Davalılar, davacının yapmış olduğu feragate ilişkin iradesini sakatlayacak herhangi bir davranışlarının söz konusu olmadığını, davacı tarafın 2011 yılında açmış olduğu dava dosyasından kendi hür iradesiyle feragat ettiğini, feragat dilekçesindeki beyanının da "2011/583 nolu açtığım davadan feragat etmekteyim. Bilgilerinize arz ederim." şeklinde olduğunu, yerleşik Yargıtay uygulamalarında da açıkça görülebileceği üzere feragatin şarta bağlanması halinde ve şartın yerine getirilememesi halinde tekrardan feragat edilen konuya ilişkin davanın açılabileceğinin belirtildiğini beyan ederek davanın reddini savunmuşlardır.

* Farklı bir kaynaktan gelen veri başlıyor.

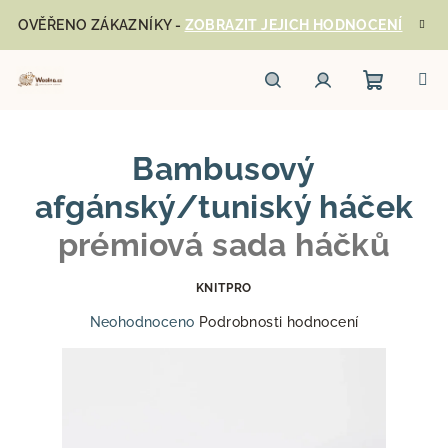
Přejít
OVĚŘENO ZÁKAZNÍKY -
ZOBRAZIT JEJICH HODNOCENÍ
na
obsah
Nákupn
Hledat
Přihlášení
Bambusový
košík
afgánský/tuniský háček
prémiová sada háčků
KNITPRO
Průměrné
Neohodnoceno
Podrobnosti hodnocení
hodnocení
produktu
je
0,0
z
5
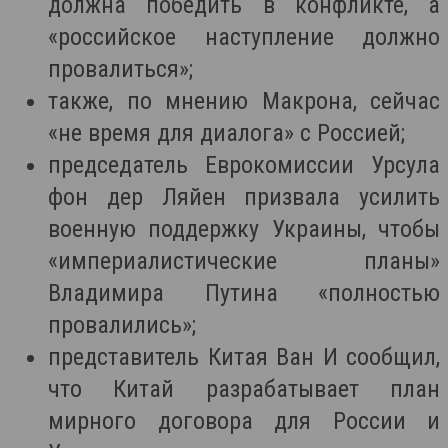
должна победить в конфликте, а
«российское наступление должно
провалиться»;
также, по мнению Макрона, сейчас
«не время для диалога» с Россией;
председатель Еврокомиссии Урсула
фон дер Ляйен призвала усилить
военную поддержку Украины, чтобы
«империалистические планы»
Владимира Путина «полностью
провалились»;
представитель Китая Ван И сообщил,
что Китай разрабатывает план
мирного договора для России и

Mahkemece, iddianın sübut bulmadığı gerekçesi ile davanın reddine ilişkin olarak verilen kararın istinafı üzerine, ... Bölge Adliye Mahkemesi 1.Hukuk Dairesince, öncelikle davacının feragat beyanının gerçek iradesini yansıtıp -yansıtmadığının açıklıkla saptanabilmesi için feragatin hata ve hileye dayalı olup-olmadığının, haktan feragat için bir sebebin var olup-olmadığının değerlendirilmesi davacının feragatinin hile ile alınıp - alınmadığı yönündeki iddiaları üzerinde durularak, vakıa biçiminde incelenmesi bu konuda taraf delillerinin toplanması, ortaya çıkacak sonuca göre davanın esası hakkında karar verilmesi gerektiği gerekçesi ile ilk derece mahkemesince verilen karar kaldırılmış,yeniden bir karar verilmek üzere dosya mahkemesine gönderilmiş, kaldırma kararından sonra ilk derece mahkemesince, iddianın sübut bulduğu gerekçesi ile davanın kabulüne karar verilmiş, verilen karara karşı istinaf talebinde bulunulması üzerine, ... Bölge Adliye Mahkemesi 1. Hukuk Dairesince, ilk derece mahkemesince verilen kararın usul ve yasaya uygun olduğu gerekçesi ile davalıların istinaf başvurusunun esastan reddine karar verilmiştir.
Karar, davalılar vekili tarafından süresinde temyiz edilmiş olmakla, Tetkik Hâkimi ...’ın raporu okundu, düşüncesi alındı. Dosya incelendi, gereği görüşülüp düşünüldü.
-KARAR-
Dava, muris muvazaası hukuksal nedenine dayalı tapu iptali ve tescil ve feragatin iptali isteklerine ilişkindir.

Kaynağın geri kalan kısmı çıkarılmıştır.